Para ele, a tragicomédia é o caminho para começar a reconstruir as cabeças americanizadas da população. “Ela é a temática ou linha que mais me agrada e foi nesse molde que fiz O Homem Que Virou Suco, por exemplo. Creio que esta é uma maneira de competirmos com o cinema americano, já que em efeitos especiais não podemos, porque não temos dinheiro para isso”, comenta.
A tragicomédia é, para Dumont uma espécie de junção entre a chanchada — que fez rir famílias inteiras de brasileiros nas décadas de 40 e 50 — com o cinema novo, nascido no final dos anos 50, abordando assuntos sérios com poesia e realismo, dando voz ao povo. “O cinema novo veio substituindo a chanchada e, provavelmente, faria a cabeça dos brasileiros, se não fosse impedido ou exterminado pela ditadura. A tragicomédia junta elementos desses dois gêneros de expressão do cinema, aproveitando a densidade e poesia do cinema novo com cômico da chanchada”, explica.

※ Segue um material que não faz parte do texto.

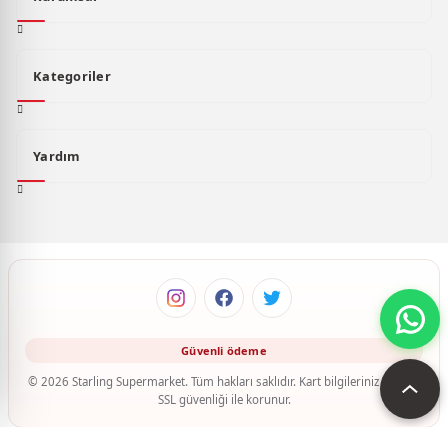
Kategoriler
Yardım
© 2026 Starling Supermarket. Tüm hakları saklıdır. Kart bilgileriniz 256-bit
SSL güvenliği ile korunur.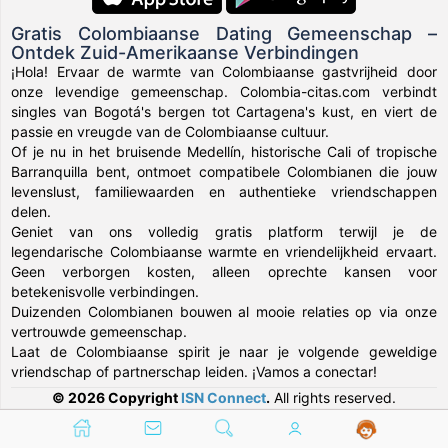
Gratis Colombiaanse Dating Gemeenschap –
Ontdek Zuid-Amerikaanse Verbindingen
¡Hola! Ervaar de warmte van Colombiaanse gastvrijheid door
onze levendige gemeenschap. Colombia-citas.com verbindt
singles van Bogotá's bergen tot Cartagena's kust, en viert de
passie en vreugde van de Colombiaanse cultuur.
Of je nu in het bruisende Medellín, historische Cali of tropische
Barranquilla bent, ontmoet compatibele Colombianen die jouw
levenslust, familiewaarden en authentieke vriendschappen
delen.
Geniet van ons volledig gratis platform terwijl je de
legendarische Colombiaanse warmte en vriendelijkheid ervaart.
Geen verborgen kosten, alleen oprechte kansen voor
betekenisvolle verbindingen.
Duizenden Colombianen bouwen al mooie relaties op via onze
vertrouwde gemeenschap.
Laat de Colombiaanse spirit je naar je volgende geweldige
vriendschap of partnerschap leiden. ¡Vamos a conectar!
© 2026 Copyright
ISN Connect
.
All rights reserved.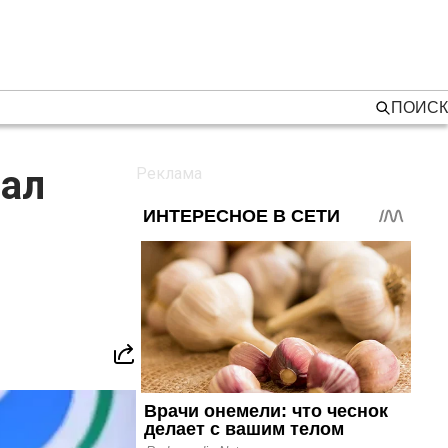
ПОИСК
вал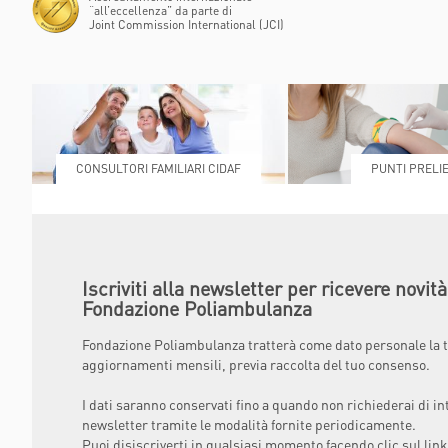
“all’eccellenza” da parte di
Joint Commission International (JCI)
CONSULTORI FAMILIARI CIDAF
PUNTI PRELIE
Iscriviti alla newsletter per ricevere novit
Fondazione Poliambulanza
Fondazione Poliambulanza tratterà come dato personale la t
aggiornamenti mensili, previa raccolta del tuo consenso.
I dati saranno conservati fino a quando non richiederai di in
newsletter tramite le modalità fornite periodicamente.
Puoi disiscriverti in qualsiasi momento facendo clic sul link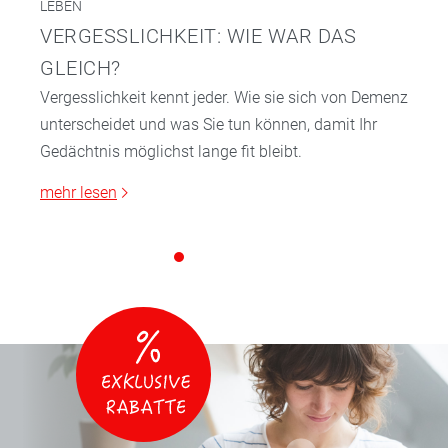
LEBEN
VERGESSLICHKEIT: WIE WAR DAS
GLEICH?
Vergesslichkeit kennt jeder. Wie sie sich von Demenz
unterscheidet und was Sie tun können, damit Ihr
Gedächtnis möglichst lange fit bleibt.
mehr lesen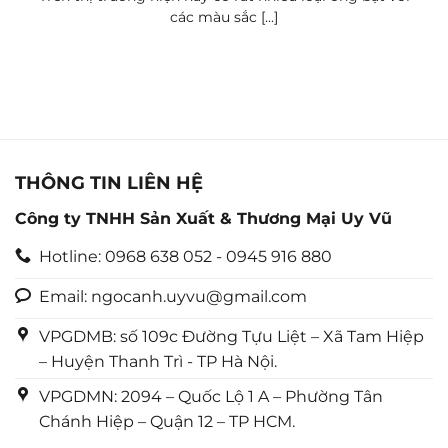
các màu sắc [...]
THÔNG TIN LIÊN HỆ
Công ty TNHH Sản Xuất & Thương Mại Uy Vũ
Hotline: 0968 638 052 - 0945 916 880
Email: ngocanh.uyvu@gmail.com
VPGDMB: số 109c Đường Tựu Liệt – Xã Tam Hiệp
– Huyện Thanh Trì - TP Hà Nội.
VPGDMN: 2094 – Quốc Lộ 1 A – Phường Tân
Chánh Hiệp – Quận 12 – TP HCM.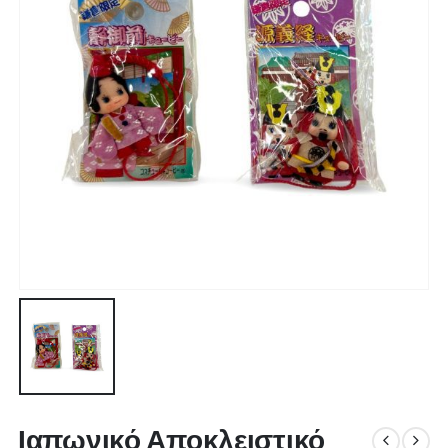
Ιαπωνικό Αποκλειστικό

O ator é absolutamente otimista quanto ao futuro do cinema nacional e afirma que os filmes lançados nos últimos anos adquiriram um meio termo entre ideologia, conteúdo, e forma. “Também se tornaram um espetáculo com bom som e boa imagem. Enfim, com as propostas de arte que ele tem que ter. Além disso, temos aqui uma ótima geração de atores brasileiros como Rodrigo Santoro, Selton Mello e Matheus Nachtergaele”, finaliza.